### YOUR INSTRUCTIONS
Find the word "wymianie" in the material below and gather every line that contains it.

### ENTRIES SUPPLIED
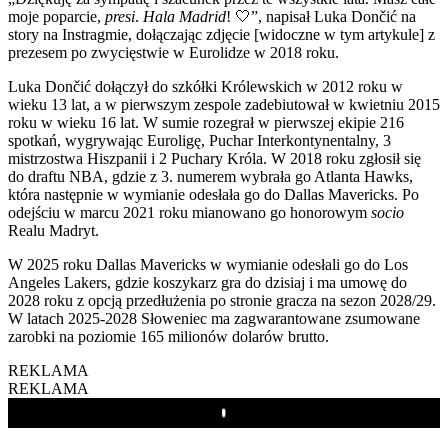
moje poparcie,
presi
.
Hala Madrid
! 🤍”, napisał Luka Dončić na
story na Instragmie, dołączając zdjęcie [widoczne w tym artykule] z
prezesem po zwycięstwie w Eurolidze w 2018 roku.
Luka Dončić dołączył do szkółki Królewskich w 2012 roku w
wieku 13 lat, a w pierwszym zespole zadebiutował w kwietniu 2015
roku w wieku 16 lat. W sumie rozegrał w pierwszej ekipie 216
spotkań, wygrywając Euroligę, Puchar Interkontynentalny, 3
mistrzostwa Hiszpanii i 2 Puchary Króla. W 2018 roku zgłosił się
do draftu NBA, gdzie z 3. numerem wybrała go Atlanta Hawks,
która następnie w wymianie odesłała go do Dallas Mavericks. Po
odejściu w marcu 2021 roku mianowano go honorowym
socio
Realu Madryt.
W 2025 roku Dallas Mavericks w wymianie odesłali go do Los
Angeles Lakers, gdzie koszykarz gra do dzisiaj i ma umowę do
2028 roku z opcją przedłużenia po stronie gracza na sezon 2028/29.
W latach 2025-2028 Słoweniec ma zagwarantowane zsumowane
zarobki na poziomie 165 milionów dolarów brutto.
REKLAMA
REKLAMA
Play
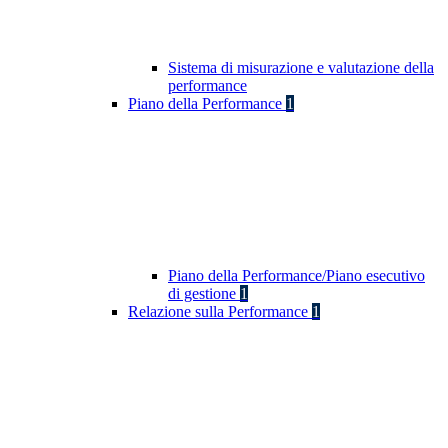
Sistema di misurazione e valutazione della
performance
Piano della Performance
1
Piano della Performance/Piano esecutivo
di gestione
1
Relazione sulla Performance
1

### TASK RESPONSE
która następnie w wymianie odesłała go do Dallas Mavericks. Po
W 2025 roku Dallas Mavericks w wymianie odesłali go do Los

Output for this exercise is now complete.